# How long to wait between breeding?



## j towne (Jul 27, 2006)

I always thought you should wait a cycle or two after a litter before you breed the female again. I was just at my vet and she said now they recommend breeding back to back.

I told her I didn't want to breed her for 2 years because I want to finish her master title and don't want another dog until she was at least 4. My vet didn't agree with that. 

What do the rest of you think?
*____*
Baking


----------



## YardleyLabs (Dec 22, 2006)

j towne said:


> I always thought you should wait a cycle or two after a litter before you breed the female again.

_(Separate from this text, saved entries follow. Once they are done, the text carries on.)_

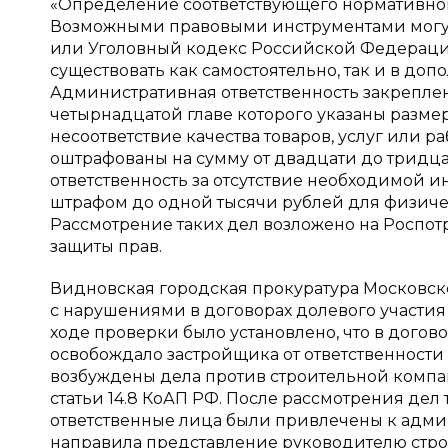
«Определение соответствующего нормативного
Возможными правовыми инструментами могут
или Уголовный кодекс Российской Федерации.
существовать как самостоятельно, так и в до
Административная ответственность закрепле
четырнадцатой главе которого указаны разме
несоответствие качества товаров, услуг или 
оштрафованы на сумму от двадцати до тридцат
ответственность за отсутствие необходимой и
штрафом до одной тысячи рублей для физичес
Рассмотрение таких дел возложено на Роспот
защиты прав.
Видновская городская прокуратура Московск
с нарушениями в договорах долевого участия 
ходе проверки было установлено, что в догов
освобождало застройщика от ответственности
возбуждены дела против строительной компан
статьи 14.8 КоАП РФ. После рассмотрения де
ответственные лица были привлечены к админ
направила представление руководителю строи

I was just at my vet and she said now they reccomend breeding back to back.
> I told her I didnt want to breed her for 2 years beause I want to finish her master title and dont want another dog intil she was atleast 4. My vet didnt agree with that.
> 
> What do the rest of you think?


There are arguments both ways, and it depends somewhat on the amount of time between cycles. A dog goes through most of the hormonal stresses associated with pregnancy with each heat cycle whether it is bred or not. With each cycle that it is not bred the likelihood pf pyometra increases. Based on that, I tend to be biased toward breeding the dog whil it is young and then spaying. Unfortunately, that messes up training and competition schedules. 

If a dog cycles every six months, it only has three months to recover post-weaning before it goes into heat again. I would be reluctant to do a back to back breeding. 

If a dog cycles every nine or more months, it has six or more months to recover. If the dog had an easy pregnancy and no negative reactions to the whole whelping/nursing process, I would not worry about it too much assuming the dog wasn't being overbred during the course of its life and was getting lots of time for training and just being a dog.


----------



## Bridget Bodine (Mar 4, 2008)

Nick
Do what you want to do, get her title, then breed her as young as you can. If she is going to be 4-ish when you anticipate finishing MH , she will still be pretty young.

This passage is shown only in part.